▶ _TASK TO CARRY OUT_
Lines below that include the word "tronco" should each be copied.

▶ _RECORD EXTRACTS_

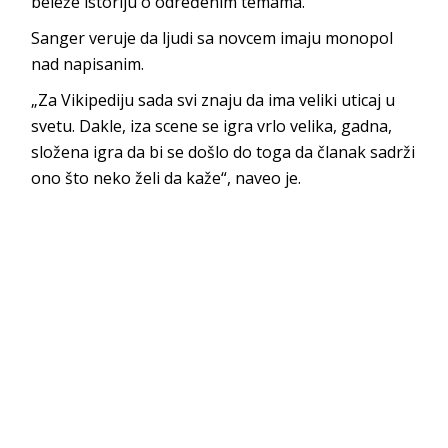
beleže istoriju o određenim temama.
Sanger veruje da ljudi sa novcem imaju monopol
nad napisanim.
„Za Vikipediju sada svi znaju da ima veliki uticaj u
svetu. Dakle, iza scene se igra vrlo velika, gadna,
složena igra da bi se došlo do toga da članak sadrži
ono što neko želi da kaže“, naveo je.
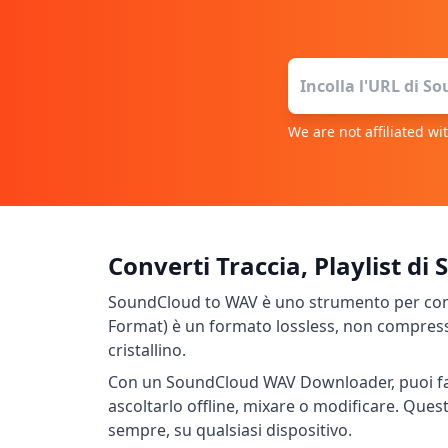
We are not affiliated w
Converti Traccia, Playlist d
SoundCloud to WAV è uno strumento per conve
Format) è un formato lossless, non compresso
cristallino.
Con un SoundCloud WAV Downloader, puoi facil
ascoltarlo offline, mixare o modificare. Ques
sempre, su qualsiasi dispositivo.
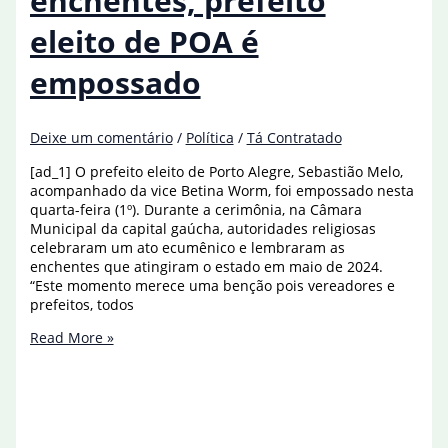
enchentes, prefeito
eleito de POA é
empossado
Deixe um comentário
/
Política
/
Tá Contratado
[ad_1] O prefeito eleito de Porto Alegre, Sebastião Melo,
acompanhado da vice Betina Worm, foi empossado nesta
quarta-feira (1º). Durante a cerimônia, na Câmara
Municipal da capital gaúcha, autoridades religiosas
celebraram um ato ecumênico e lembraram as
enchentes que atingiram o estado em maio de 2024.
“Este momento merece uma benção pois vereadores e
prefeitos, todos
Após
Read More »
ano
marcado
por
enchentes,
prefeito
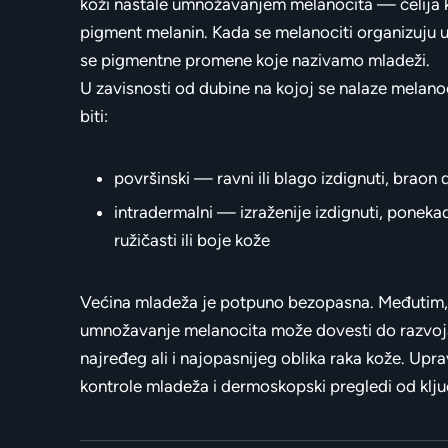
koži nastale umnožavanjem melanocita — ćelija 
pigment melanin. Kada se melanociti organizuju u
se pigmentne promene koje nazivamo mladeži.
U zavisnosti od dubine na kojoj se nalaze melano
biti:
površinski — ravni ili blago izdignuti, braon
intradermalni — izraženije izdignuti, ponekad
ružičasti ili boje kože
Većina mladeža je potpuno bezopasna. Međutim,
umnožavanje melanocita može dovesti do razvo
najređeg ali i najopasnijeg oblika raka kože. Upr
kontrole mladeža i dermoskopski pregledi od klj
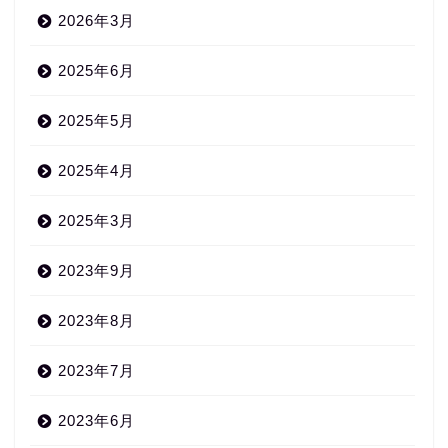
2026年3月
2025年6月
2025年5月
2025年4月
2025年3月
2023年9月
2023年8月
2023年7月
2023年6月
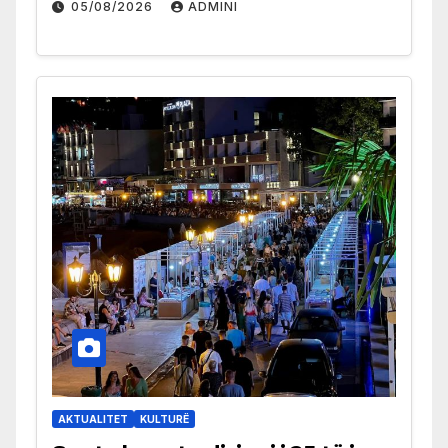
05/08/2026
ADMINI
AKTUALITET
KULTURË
==
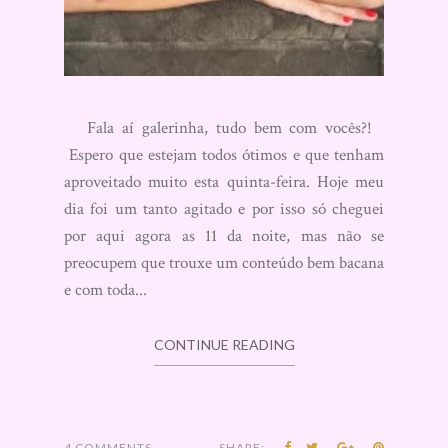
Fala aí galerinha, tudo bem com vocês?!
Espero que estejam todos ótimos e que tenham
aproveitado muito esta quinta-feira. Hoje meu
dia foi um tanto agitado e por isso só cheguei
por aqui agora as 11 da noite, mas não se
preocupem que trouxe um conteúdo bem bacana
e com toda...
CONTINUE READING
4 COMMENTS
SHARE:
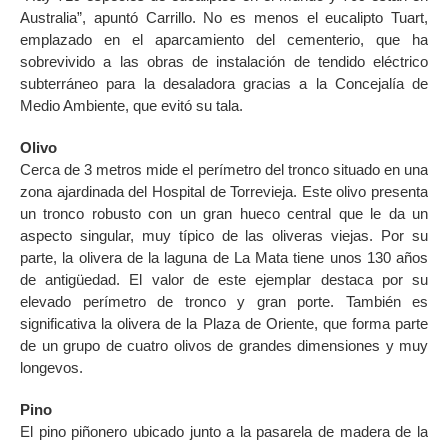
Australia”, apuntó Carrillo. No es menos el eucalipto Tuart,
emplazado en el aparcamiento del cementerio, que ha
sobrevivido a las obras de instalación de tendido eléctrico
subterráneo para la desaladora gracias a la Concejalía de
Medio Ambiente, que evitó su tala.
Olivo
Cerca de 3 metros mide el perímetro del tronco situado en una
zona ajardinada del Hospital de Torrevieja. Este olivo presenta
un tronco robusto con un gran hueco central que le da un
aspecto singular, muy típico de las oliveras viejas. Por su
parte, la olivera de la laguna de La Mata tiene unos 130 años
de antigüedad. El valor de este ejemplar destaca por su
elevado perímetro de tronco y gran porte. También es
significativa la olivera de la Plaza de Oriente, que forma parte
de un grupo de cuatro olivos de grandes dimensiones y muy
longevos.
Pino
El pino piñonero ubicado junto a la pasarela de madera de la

▶ _SOLUTION TO THIS TASK_
Cerca de 3 metros mide el perímetro del tronco situado en una
un tronco robusto con un gran hueco central que le da un
elevado perímetro de tronco y gran porte. También es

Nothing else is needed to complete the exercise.